Был в письме президента еще один момент, который не мог не обратить на себя внимания. «Полагаю, — писал он, — что важно приподнять диалог, особенно между Вами и мной, над деталями предложений в области ограничения вооружений и выйти на обсуждение вопросов более широких политических отношений, к которым мы должны стремиться».

И вот звонок президента. Разговор прошел на оптимистической ноте. Казалось, были основания ожидать, что дело пойдет не только в конструктивном русле, но и в необходимом темпе. Между тем шли недели и даже месяцы, а администрация не спешила раскрыть ориентиры своей внешней политики, и в особенности — на нашем направлении Первая встреча Шеварднадзе с госсекретарем Бейкером, состоявшаяся в Вене в середине марта, почти через два месяца после инаугурации нового президента, оставляла впечатление осторожности новой администрации — она как бы выжидала неизвестно чего. А сигналы в это время шли разные, порой настораживающие. И у нас, в том числе в руководстве, были люди, готовые истолковать затягивавшуюся паузу как свидетельство того, что в Вашингтоне вынашиваются недобрые планы в отношении нашей страны, уж во всяком случае, нет желания наращивать взаимодействие.

Информация, поступавшая по разным каналам из Соединенных Штатов, была противоречивой. Примаков, побывавший в США с делегацией, докладывал, что общественное мнение, особенно в глубинке, заметно изменилось в пользу Советского Союза. Укоренившееся недоверие к нам сменялось волной доброжелательности и интереса. Есть основание считать, что общественность в своем повороте намного обогнала правящие круги, и это будет сказываться на поведении администрации. Если еще недавно ей приходилось постоянно делать реверансы в сторону правых, то сейчас руки у нее в большей мере развязаны.

Несколько иную картину рисовали доверительные сообщения о дискуссиях, которые велись в непосредственном окружении президента. Возросла активность сторонников так называемой жесткой линии. События в нашей стране, а также в Восточной Европе расценивались в этих кругах как приближение желанной «победы в холодной войне». А отсюда установка — давить еще больше, выжимать уступки у Советского Союза.

Возобладай полностью в администрации Буша такой подход, многое из достигнутого в отношениях с США при Рейгане пошло бы насмарку.
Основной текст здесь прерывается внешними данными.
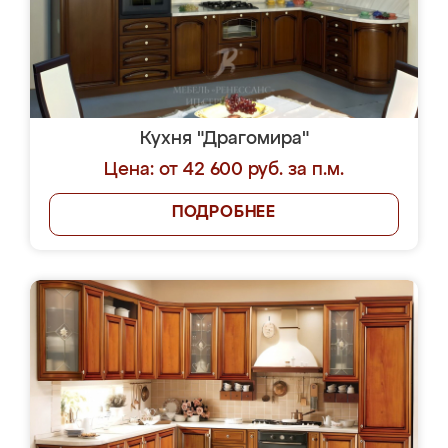
Кухня "Драгомира"
Цена: от 42 600 руб. за п.м.
ПОДРОБНЕЕ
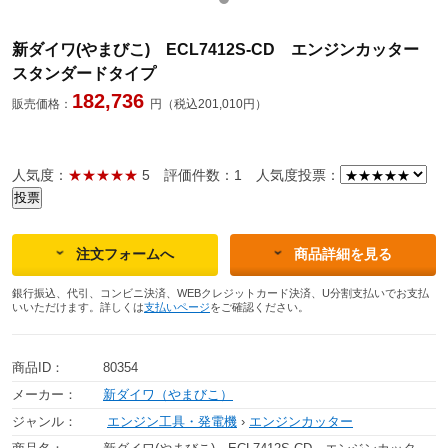
新ダイワ(やまびこ) ECL7412S-CD エンジンカッター
スタンダードタイプ
182,736
販売価格：
円（税込201,010円）
人気度：
★★★★★
5
評価件数：1
人気度投票：
注文フォームへ
商品詳細を見る
銀行振込、代引、コンビニ決済、WEBクレジットカード決済、U分割支払いでお支払
いいただけます。詳しくは
支払いページ
をご確認ください。
商品ID：
80354
メーカー：
新ダイワ（やまびこ）
ジャンル：
エンジン工具・発電機
›
エンジンカッター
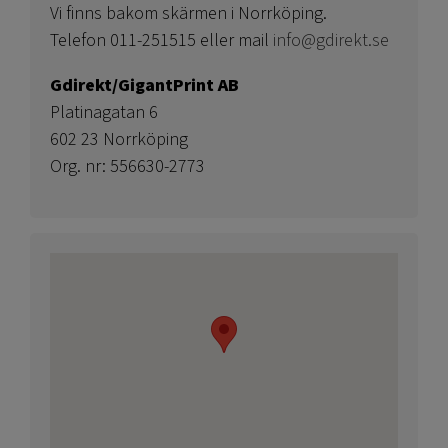
Vi finns bakom skärmen i Norrköping.
Telefon 011-251515 eller mail
info@gdirekt.se
Gdirekt/GigantPrint AB
Platinagatan 6
602 23 Norrköping
Org. nr: 556630-2773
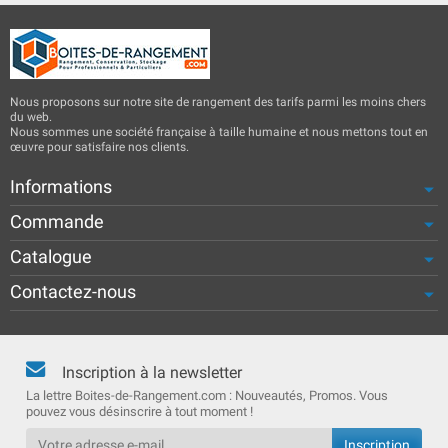
Nous proposons sur notre site de rangement des tarifs parmi les moins chers
du web.
Nous sommes une société française à taille humaine et nous mettons tout en
œuvre pour satisfaire nos clients.
Informations
Commande
Catalogue
Contactez-nous
Inscription à la newsletter
La lettre Boites-de-Rangement.com : Nouveautés, Promos. Vous
pouvez vous désinscrire à tout moment !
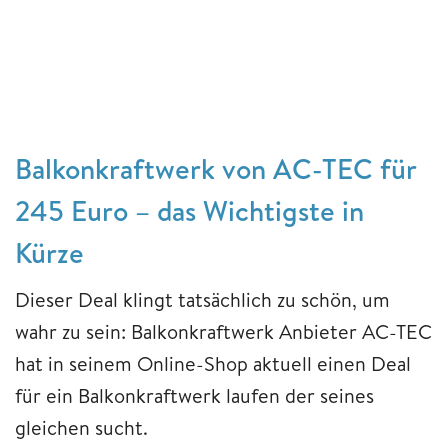
Balkonkraftwerk von AC-TEC für
245 Euro – das Wichtigste in
Kürze
Dieser Deal klingt tatsächlich zu schön, um
wahr zu sein: Balkonkraftwerk Anbieter AC-TEC
hat in seinem Online-Shop aktuell einen Deal
für ein Balkonkraftwerk laufen der seines
gleichen sucht.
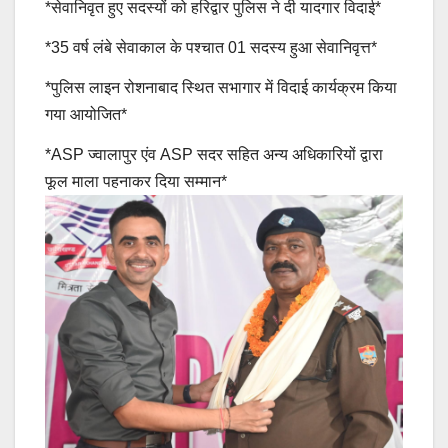
*सेवानिवृत हुए सदस्यों को हरिद्वार पुलिस ने दी यादगार विदाई*
*35 वर्ष लंबे सेवाकाल के पश्चात 01 सदस्य हुआ सेवानिवृत्त*
*पुलिस लाइन रोशनाबाद स्थित सभागार में विदाई कार्यक्रम किया
गया आयोजित*
*ASP ज्वालापुर एंव ASP सदर सहित अन्य अधिकारियों द्वारा
फूल माला पहनाकर दिया सम्मान*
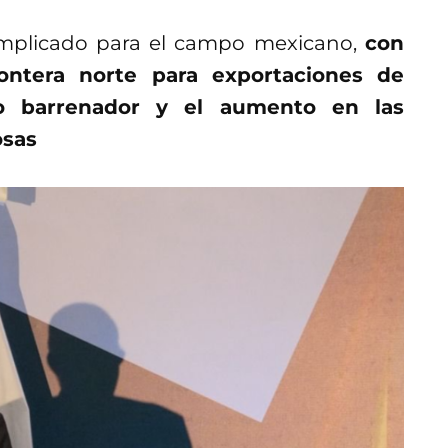
omplicado para el campo mexicano,
con
ontera norte para exportaciones de
o barrenador y el aumento en las
osas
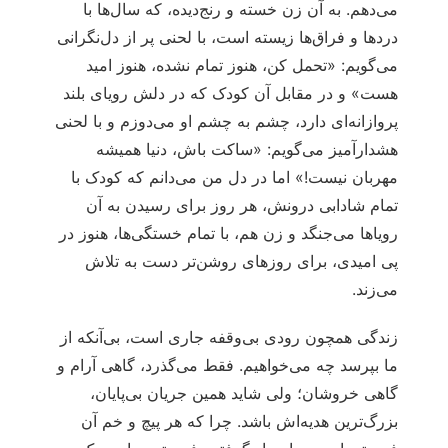
می‌دهم. به آن زن خسته و رنج‌دیده، که سال‌ها با
دردها و فراق‌ها زیسته است، با لحنی پر از دل‌نگرانی
می‌گویم: «تحمل کن، هنوز تمام نشده، هنوز امید
هست» و در مقابل آن کودک که در دلش رویای بلند
پروازانه‌ای دارد، چشم به چشم او می‌دوزم و با لحنی
هشدارآمیز می‌گویم: «ساکت باش، دنیا همیشه
مهربان نیست!» اما در دل من می‌دانم که کودک با
تمام شادابی درونش، هر روز برای رسیدن به آن
رویاها می‌جنگد و زن هم، با تمام خستگی‌ها، هنوز در
پی امیدی، برای روزهای روشن‌تر دست به تلاش
می‌زند.
زندگی همچون رودی بی‌وقفه جاری است، بی‌آنکه از
ما بپرسد چه می‌خواهیم. فقط می‌گذرد، گاهی آرام و
گاهی خروشان؛ ولی شاید همین جریان بی‌پایان،
بزرگ‌ترین هدیه‌اش باشد. چرا که هر پیچ و خم آن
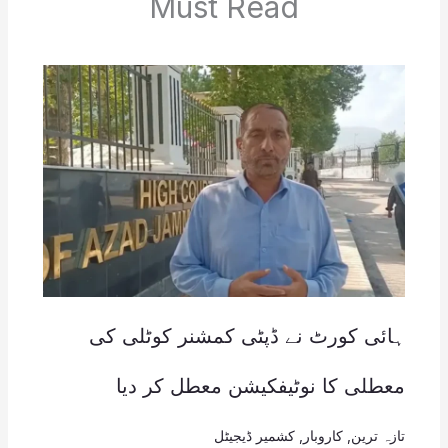
Must Read
ہائی کورٹ نے ڈپٹی کمشنر کوٹلی کی
معطلی کا نوٹیفکیشن معطل کر دیا
تازہ ترین
,
کاروبار
,
کشمیر ڈیجیٹل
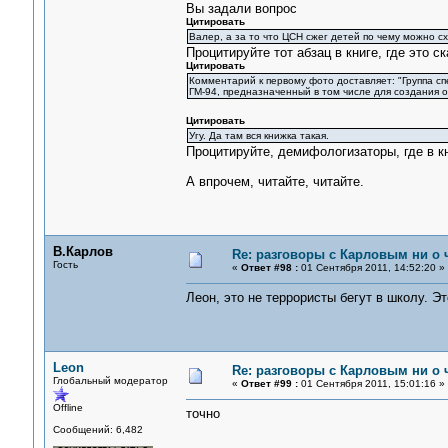
Вы задали вопрос
Цитировать
Валер, а за то что ЦСН сжег детей по чему можно с
Процитируйте тот абзац в книге, где это с
Цитировать
Комментарий к первому фото доставляет: "Группа с
ГМ-94, предназначенный в том числе для создания о
Цитировать
Угу. Да там вся книжка такая.
Процитируйте, демифологизаторы, где в кн
А впрочем, читайте, читайте.
В.Карлов
Re: разговоры с Карловым ни о ч
Гость
«
Ответ #98 :
01 Сентября 2011, 14:52:20 »
Леон, это не террористы бегут в школу. Эт
Leon
Re: разговоры с Карловым ни о ч
Глобальный модератор
«
Ответ #99 :
01 Сентября 2011, 15:01:16 »
Offline
точно
Сообщений: 6,482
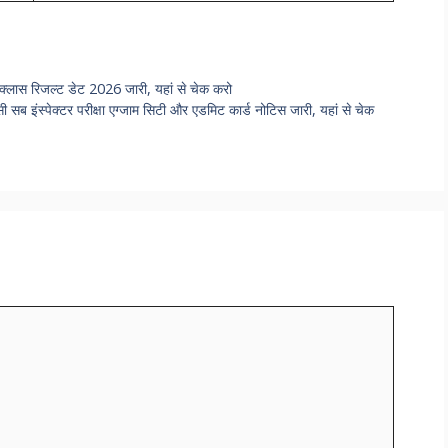
ास रिजल्ट डेट 2026 जारी, यहां से चेक करो
पेक्टर परीक्षा एग्जाम सिटी और एडमिट कार्ड नोटिस जारी, यहां से चेक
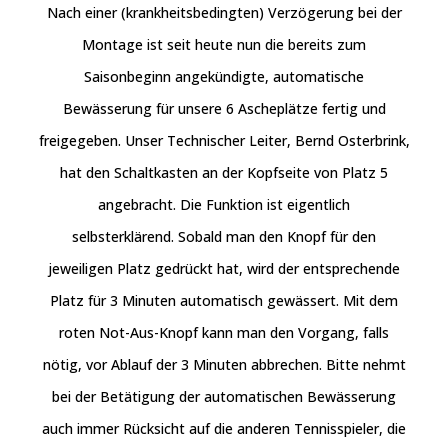
Nach einer (krankheitsbedingten) Verzögerung bei der
Montage ist seit heute nun die bereits zum
Saisonbeginn angekündigte, automatische
Bewässerung für unsere 6 Ascheplätze fertig und
freigegeben. Unser Technischer Leiter, Bernd Osterbrink,
hat den Schaltkasten an der Kopfseite von Platz 5
angebracht. Die Funktion ist eigentlich
selbsterklärend. Sobald man den Knopf für den
jeweiligen Platz gedrückt hat, wird der entsprechende
Platz für 3 Minuten automatisch gewässert. Mit dem
roten Not-Aus-Knopf kann man den Vorgang, falls
nötig, vor Ablauf der 3 Minuten abbrechen. Bitte nehmt
bei der Betätigung der automatischen Bewässerung
auch immer Rücksicht auf die anderen Tennisspieler, die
А в нашей стране те, кто с самого начала рассматривал нормализацию отношений с Соединенными Штатами, другими западными странами как дело вредное и неприемлемое, получили бы веские аргументы. Поэтому во время встреч с государственными деятелями Западной Европы — а их в эти месяцы было немало — я то и дело обращался к проблеме наших отношений с США, не скрывая своего беспокойства на этот счет. И был уверен, что мои замечания в том или ином виде доводились собеседниками до сведения их главного союзника по НАТО.

В этом смысле, учитывая «особые» отношения между Великобританией и США, думаю, небесполезны были мои разговоры о перспективах и характере советско-американских отношений с Тэтчер во время моего визита в Лондон в апреле 1989 года.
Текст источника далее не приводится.